J.B. Hunt’s course of action also stands in stark contrast to the hundreds of companies that have set GHG emissions reduction targets and are committing to align their impacts with the goals of the Paris Agreement. To date, 534 companies have already committed to science-based climate action via the Science Based Targets Initiative alone.
We believe J.B. Hunt’s efforts to deny shareholders the opportunity to weigh in on its approach to managing its climate impacts is an abdication of good corporate governance that will be detrimental to shareholders. Withholding votes from the members of this Committee will send an important signal to J.B. Hunt’s Board and Management that it needs to demonstrate, through clear action rather than vague words, how it is aligning its operations with the imperative to reduce GHG emissions.

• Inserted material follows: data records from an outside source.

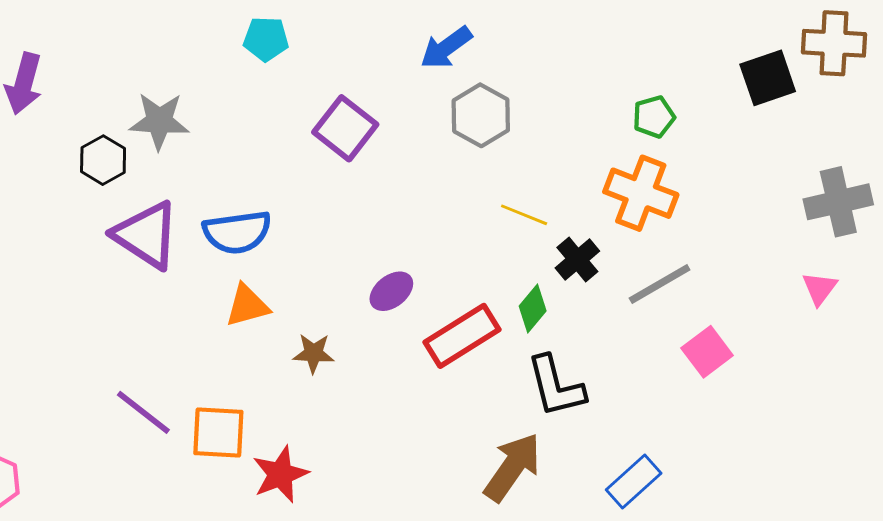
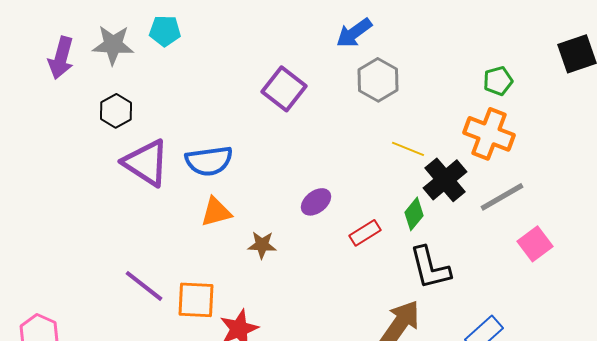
cyan pentagon: (266, 39) -> (165, 31), moved
gray star: (159, 121) -> (113, 45), moved
black cross: (577, 260) -> (445, 180), size x1.4
red rectangle: (462, 336) -> (365, 233), size x0.6

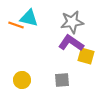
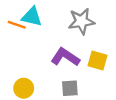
purple L-shape: (71, 43) -> (65, 57), moved

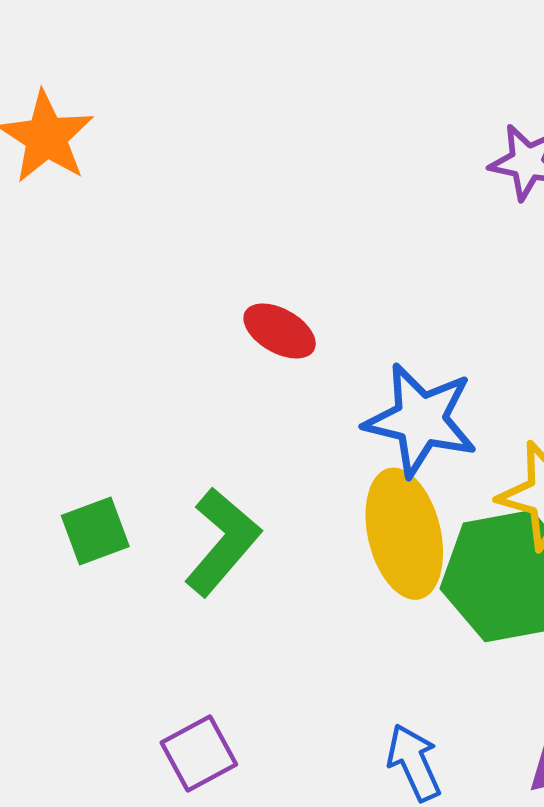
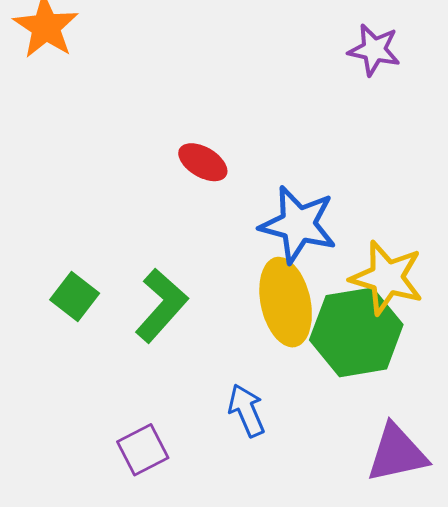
green square: (95, 531) -> (75, 297), turned -33
blue arrow: (414, 762) -> (247, 410), moved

Please contact Allan Pearce at 503-953-8345 or apearce@trilliuminvest.com for additional information.
Allan Pearce
Shareholder Advocate
Trillium Asset Management, LLC.
IMPORTANT NOTICE: The cost of this communication is being borne entirely by Trillium Asset Management, LLC. The foregoing information may be disseminated to shareholders via telephone, U.S. mail, e-mail, certain websites and certain social media venues, and should not be construed as investment advice or as a solicitation of authority to vote your proxy. The cost of disseminating the foregoing information to shareholders is being borne entirely by Trillium. Proxy cards will not be accepted by Trillium. To vote your proxy, please follow the instructions on your proxy card. These written materials may be submitted pursuant to Rule 14a-6(g)(1) promulgated under the Securities Exchange Act of 1934. Submission is not required of this filer under the terms of the Rule, but is made voluntarily in the interest of public disclosure and consideration of these important issues. The reviews expressed are those of the authors and Trillium Asset Management, LLC as of the date referenced and are subject to change at any time based on market or other conditions. These views are not intended to be a forecast of future events or a guarantee of future results. These views may not be relied upon as investment advice. The information provided in this material should not be considered a recommendation to buy or sell any of the securities mentioned. It should not be assumed that investments in such securities have been or will be profitable. To the extent specific securities are mentioned, they have been selected by the authors on an objective basis to illustrate views expressed in the commentary and do not represent all of the securities purchased, sold or recommended for advisory clients. The information contained herein has been prepared from sources believed reliable but is not guaranteed by us as to its timeliness or accuracy, and is not a complete summary or statement of all available data. This piece is for informational purposes and should not be construed as a research report.